## TASK DESCRIPTION:
Every line of the data below that holds the string "Levy" needs to be reported.

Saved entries

*** Begin section ***

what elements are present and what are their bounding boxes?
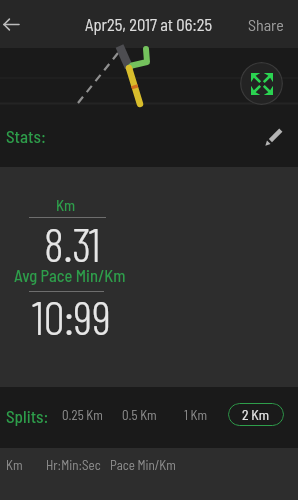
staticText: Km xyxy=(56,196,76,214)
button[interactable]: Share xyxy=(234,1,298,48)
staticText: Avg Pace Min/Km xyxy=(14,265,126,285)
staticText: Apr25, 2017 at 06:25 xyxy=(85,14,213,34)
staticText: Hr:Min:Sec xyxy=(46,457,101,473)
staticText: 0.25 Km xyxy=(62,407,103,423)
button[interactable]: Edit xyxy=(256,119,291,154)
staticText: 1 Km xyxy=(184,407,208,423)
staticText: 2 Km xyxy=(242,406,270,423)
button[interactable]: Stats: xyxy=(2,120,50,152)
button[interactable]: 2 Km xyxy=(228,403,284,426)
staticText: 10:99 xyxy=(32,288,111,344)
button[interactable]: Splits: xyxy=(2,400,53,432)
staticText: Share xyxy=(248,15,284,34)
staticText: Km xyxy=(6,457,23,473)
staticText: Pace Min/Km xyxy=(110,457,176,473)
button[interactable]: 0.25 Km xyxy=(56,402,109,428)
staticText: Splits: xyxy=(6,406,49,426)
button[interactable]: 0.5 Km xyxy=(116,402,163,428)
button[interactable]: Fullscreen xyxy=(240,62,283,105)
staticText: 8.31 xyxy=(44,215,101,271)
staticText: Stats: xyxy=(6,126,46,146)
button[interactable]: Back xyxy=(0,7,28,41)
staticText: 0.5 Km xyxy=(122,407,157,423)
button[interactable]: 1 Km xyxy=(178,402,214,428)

*** End section ***
*** Begin section ***

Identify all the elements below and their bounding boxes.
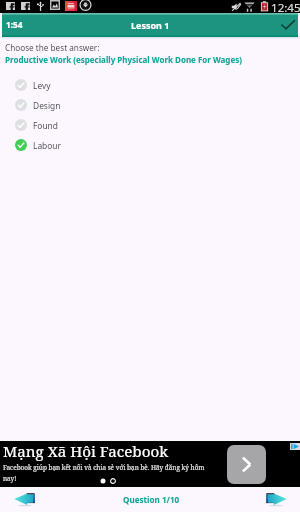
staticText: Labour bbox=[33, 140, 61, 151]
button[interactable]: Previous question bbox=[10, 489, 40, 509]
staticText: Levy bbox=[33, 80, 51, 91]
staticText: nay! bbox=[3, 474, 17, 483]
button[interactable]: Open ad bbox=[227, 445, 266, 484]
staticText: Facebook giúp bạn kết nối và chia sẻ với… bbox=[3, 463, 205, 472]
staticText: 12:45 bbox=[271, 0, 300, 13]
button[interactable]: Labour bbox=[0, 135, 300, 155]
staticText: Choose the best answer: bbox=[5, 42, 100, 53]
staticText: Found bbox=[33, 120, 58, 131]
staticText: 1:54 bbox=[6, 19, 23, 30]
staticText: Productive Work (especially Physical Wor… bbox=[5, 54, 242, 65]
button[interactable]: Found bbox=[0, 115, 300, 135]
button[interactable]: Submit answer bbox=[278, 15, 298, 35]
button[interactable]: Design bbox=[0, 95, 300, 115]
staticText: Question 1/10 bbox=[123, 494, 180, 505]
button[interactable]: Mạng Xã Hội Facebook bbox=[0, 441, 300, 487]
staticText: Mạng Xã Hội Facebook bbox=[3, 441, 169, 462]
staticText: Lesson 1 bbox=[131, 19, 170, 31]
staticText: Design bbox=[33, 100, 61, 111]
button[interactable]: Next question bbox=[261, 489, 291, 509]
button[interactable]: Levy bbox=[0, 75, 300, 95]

*** End section ***

## ANSWER BELOW:
staticText: Levy bbox=[33, 80, 51, 91]
button[interactable]: Levy bbox=[0, 75, 300, 95]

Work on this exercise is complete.